What the UNESCO Vote on Palestine Really Means

By Ziad Khalil Abu Zayyad

In a development that gave the Palestinian leadership a significant hand up, the United Nation’s Educational, Scientific and Cultural Organization (UNESCO) became the first international organisation to admit Palestine as a full member last week despite strong opposition from several member countries.

This is the first reward for Palestinian President Mahmoud Abbas’ efforts to see Palestine accepted as a member into key international organisations.

While this achievement has not changed the reality on the ground, and despite the gap between Israelis and the Palestinians being wider than ever, the UNESCO vote suggests an opportunity for the UN to become a positive agent of change in resolving the Israeli-Palestinian conflict.

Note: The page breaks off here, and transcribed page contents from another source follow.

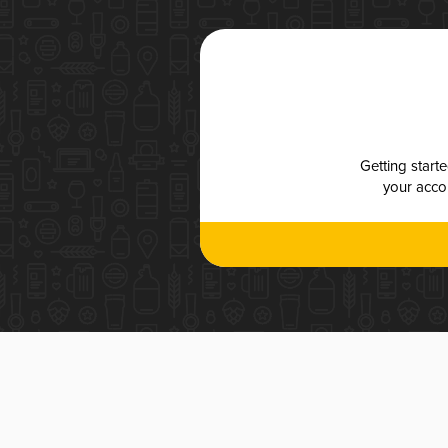
Getting start
your accou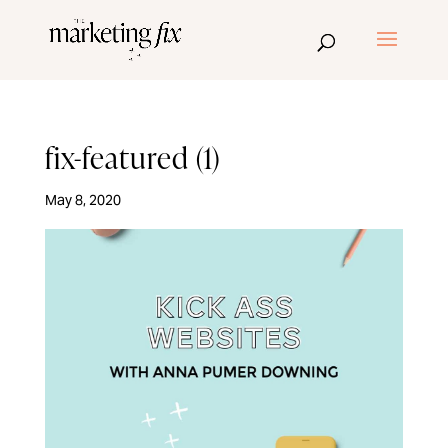
fix-featured (1)
May 8, 2020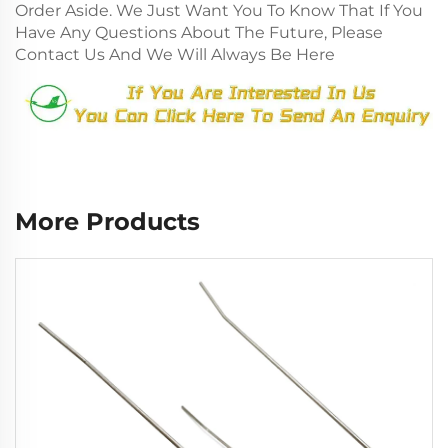
Order Aside. We Just Want You To Know That If You
Have Any Questions About The Future, Please
Contact Us And We Will Always Be Here
More Products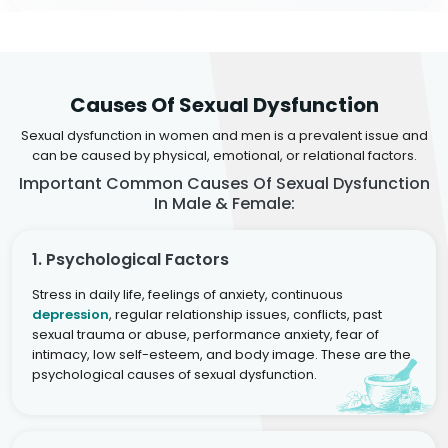
Causes Of Sexual Dysfunction
Sexual dysfunction in women and men is a prevalent issue and
can be caused by physical, emotional, or relational factors.
Important Common Causes Of Sexual Dysfunction
In Male & Female:
1. Psychological Factors
Stress in daily life, feelings of anxiety, continuous
depression
, regular relationship issues, conflicts, past
sexual trauma or abuse, performance anxiety, fear of
intimacy, low self-esteem, and body image. These are the
psychological causes of sexual dysfunction.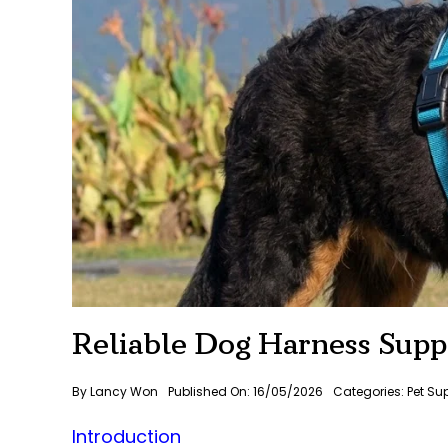
Reliable Dog Harness Suppl
By
Lancy Won
Published On: 16/05/2026
Categories:
Pet Su
Introduction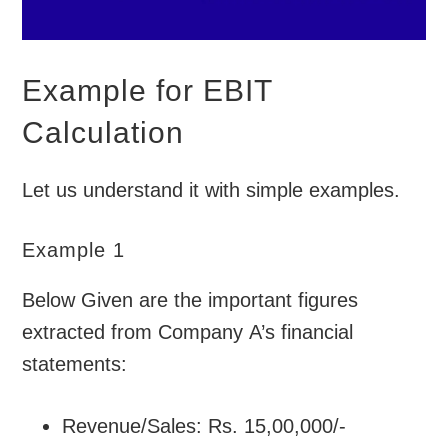
Example for EBIT
Calculation
Let us understand it with simple examples.
Example 1
Below Given are the important figures
extracted from Company A’s financial
statements:
Revenue/Sales: Rs. 15,00,000/-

The UN, in charge of protecting human rights and democratic values across the world, is the most appropriate international body to take up an important role in helping both sides reach an agreement. A growing role for the UN could bring certain advantages over other actors, such as the Quartet on the Middle East and the United States.

Even though the UN is currently represented in the Quartet (along with the United States, Russia and the European Union), it may be more effective as an independent actor in the peace process. The Quartet – which is currently trying to mediate between Israel and the Palestinians – suffers from a lack of trust on the part of the Palestinians, with several Palestinian officials commenting that it is failing to bridge the gaps between the sides.

The Quartet’s ineffectuality may be due to the fact that the positions within it mirror Israeli-Palestinian dynamics, with half the members supporting the Palestinian approach, and the other half supporting the Israeli approach. Thus, the Quartet remains divided and ineffectual.

Both the United Nations’ General Assembly (UNGA) and the Security Council (UNSC) may be able to offer a more effective form of international involvement in which a greater range of international actors are represented. However, as things stand right now there is a growing rift between the UNSC, where the Palestinian bid will likely meet with a US veto, and the UNGA, which is much more likely to accept the Palestinian membership bid. Rather than face such an awkward standoff, shouldn’t the two bodies work together to shape a constructive role for themselves in the peace process, a role that is likely to be more dynamic and therefore less likely to end in a deadlock?

The UN has a good foundation to build upon as, along with many Palestinians and Israelis, it agrees on the principle of a two-state solution. Why not enable the UN to fulfil its designated role of helping to solve conflicts and protect human rights and international law?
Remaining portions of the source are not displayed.